Ars Technica notes that Apple has officially confirmed dropping support for certain 64-bit Macs, with its upcoming OS X release, Mountain Lion.
OS X Mountain Lion is set to be publicly released sometime this month for $19.99.
On the “How to upgrade to OS X Mountain Lion” page, under the compatibilty section Apple notes:
Your Mac must be one of the following models:
- iMac (Mid 2007 or newer)
- MacBook (Late 2008 Aluminum, or Early 2009 or newer)

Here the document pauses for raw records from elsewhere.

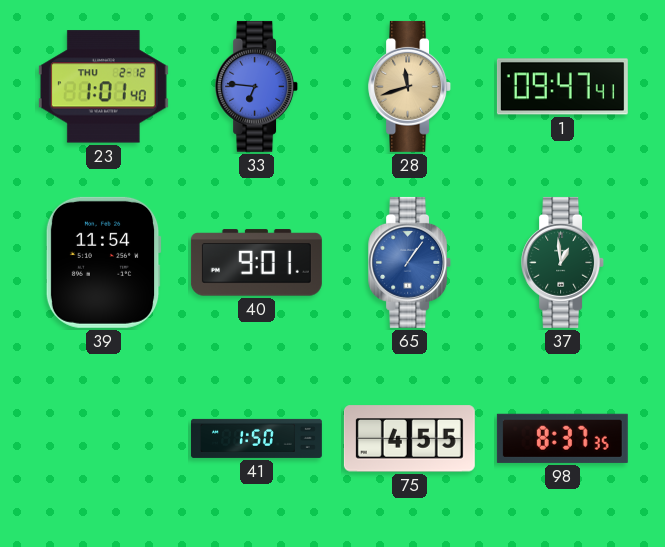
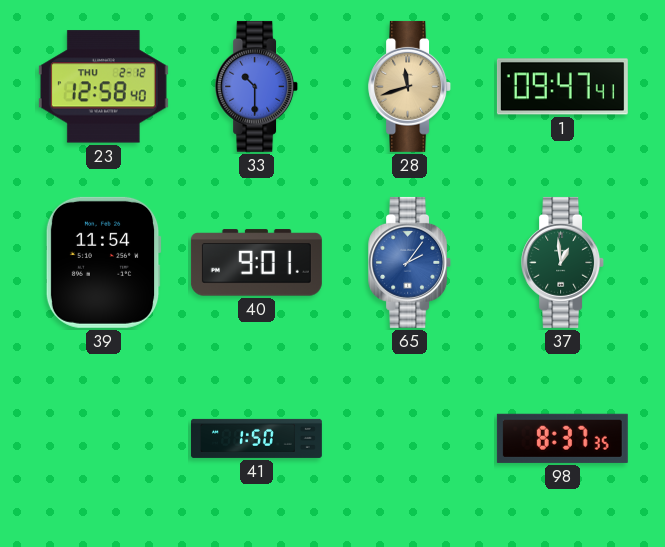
23: 1:01 -> 12:58
33: 6:46 -> 10:30
65: 1:06 -> 2:06
75: 4:55 -> none
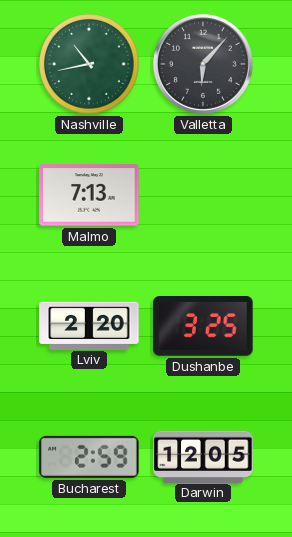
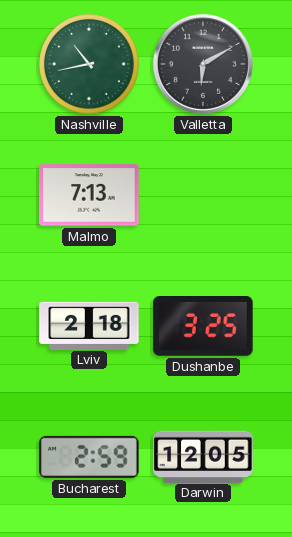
Valletta: 6:07 -> 6:10
Lviv: 2:20 -> 2:18
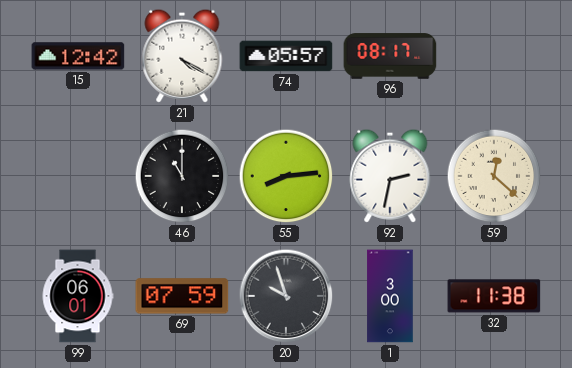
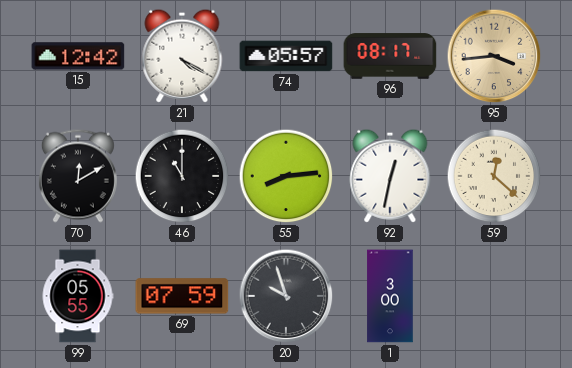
95: none -> 3:44
70: none -> 12:10
92: 2:32 -> 12:32
99: 06:01 -> 05:55
32: 11:38 -> none
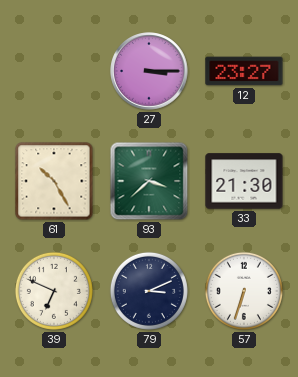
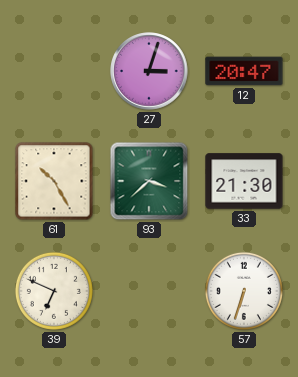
27: 3:15 -> 3:03
12: 23:27 -> 20:47
79: 3:11 -> none
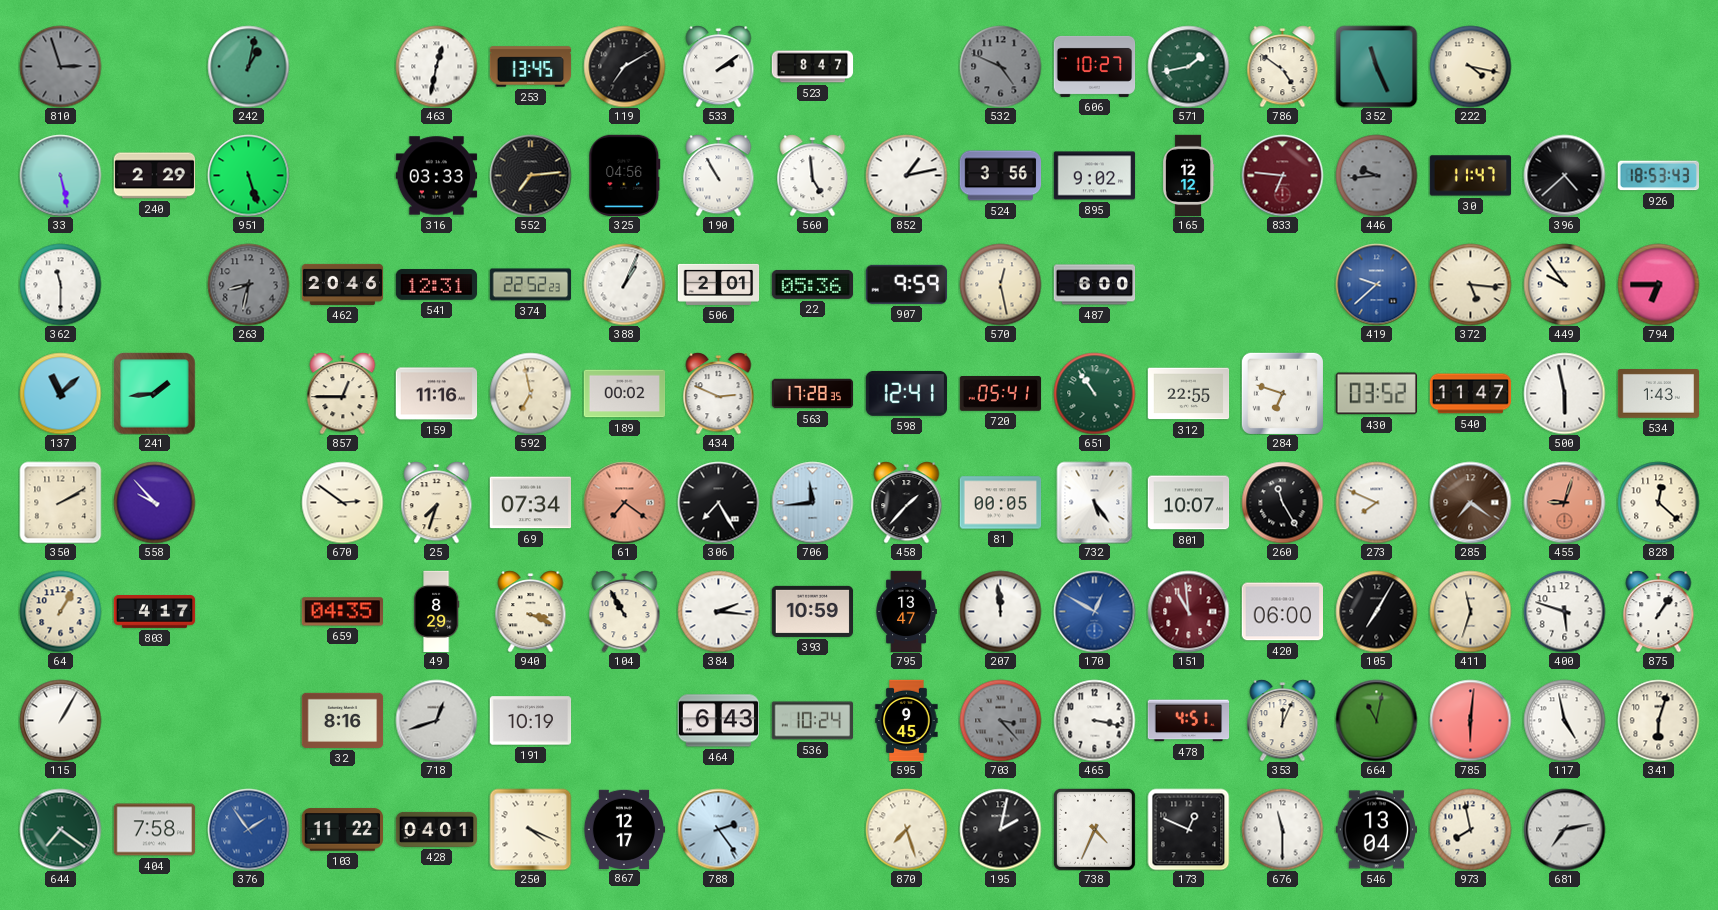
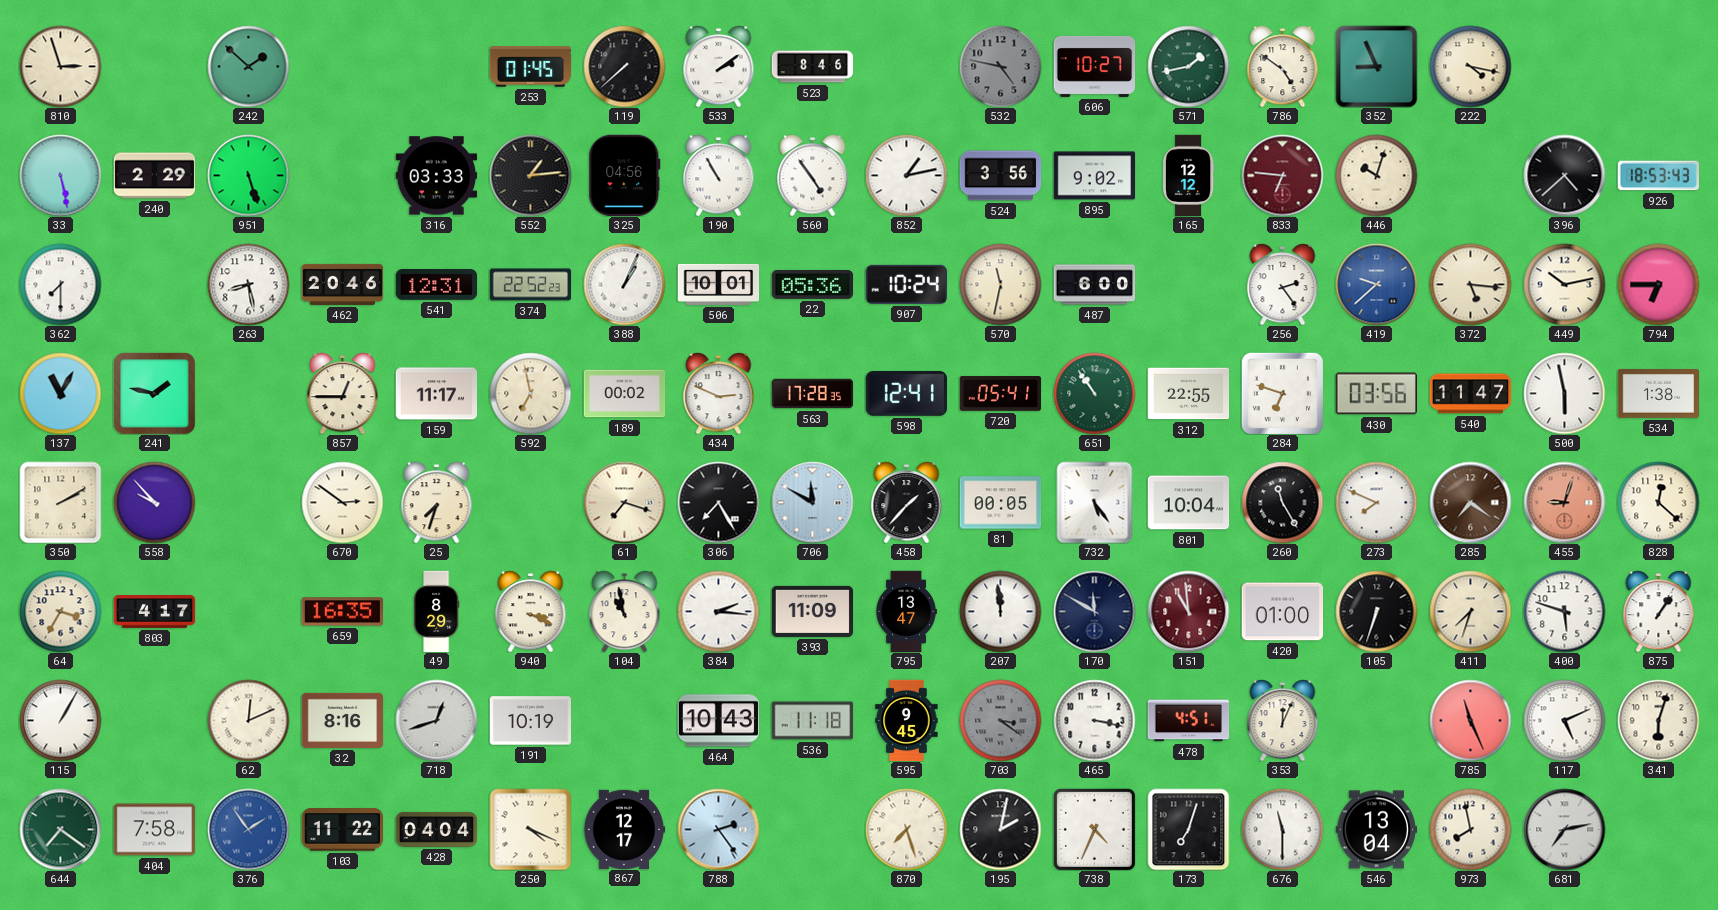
810 dial: grey -> cream
242: 1:02 -> 1:52
463: 12:32 -> none
253: 13:45 -> 01:45
119: 7:10 -> 7:38
523: 8:47 -> 8:46
532: 4:49 -> 4:47
352: 11:26 -> 8:56
552: 7:14 -> 1:14
560: 4:59 -> 4:54
446: 9:44 -> 10:03
446 dial: grey -> cream
30: 11:47 -> none
362: 11:30 -> 7:30
263: 8:32 -> 8:28
263 dial: grey -> white
506: 2:01 -> 10:01
907: 9:59 -> 10:24
570: 12:28 -> 11:32
256: none -> 2:24
449: 9:54 -> 10:13
137: 11:08 -> 11:05
241: 1:44 -> 1:47
159: 11:16 -> 11:17
430: 03:52 -> 03:56
534: 1:43 -> 1:38
69: 07:34 -> none
61: 7:21 -> 7:18
61 dial: salmon -> cream
706: 11:44 -> 11:50
801: 10:07 -> 10:04
64: 1:05 -> 3:35
659: 04:35 -> 16:35
104: 10:55 -> 10:58
393: 10:59 -> 11:09
170: 12:50 -> 11:50
170 dial: blue -> navy
420: 06:00 -> 01:00
105: 7:05 -> 6:33
411: 11:33 -> 7:33
62: none -> 12:11
464: 6:43 -> 10:43
536: 10:24 -> 11:18
703: 3:23 -> 3:21
664: 11:02 -> none
785: 6:01 -> 11:26
117: 4:58 -> 5:11
428: 04:01 -> 04:04
173: 12:49 -> 7:03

- MacBook Pro (Mid/Late 2007 or newer)
- MacBook Air (Late 2008 or newer)
- Mac mini (Early 2009 or newer)
- Mac Pro (Early 2008 or newer)
- Xserve (Early 2009)
Ars Technica suspects the incompatibility to be due to broken graphics drivers:
[T]he issue is more specifically related to graphics drivers, since the GPUs not supported under Mountain Lion have drivers that were written before 64-bit support was common.
Information included with the first Mountain Lion GM now corroborates the connection to 32-bit graphics drivers as the culprit. While Mountain Lion is compatible with any Mac capable of running a 64-bit kernel, the kernel does not support loading 32-bit kernel extensions (KEXTs). Furthermore, Macs with older EFI versions that are not 64-bit clean won’t load Mountain Lion’s 64-bit only kernel.
Graphic drivers for the now-unsupported Macs were written as 32-bit KEXTs, which aren’t compatible with Mountain Lion.
A Golden Master build of OS X Mountain Lion was seeded to developers earlier this week, indicating that the final release is right around the corner.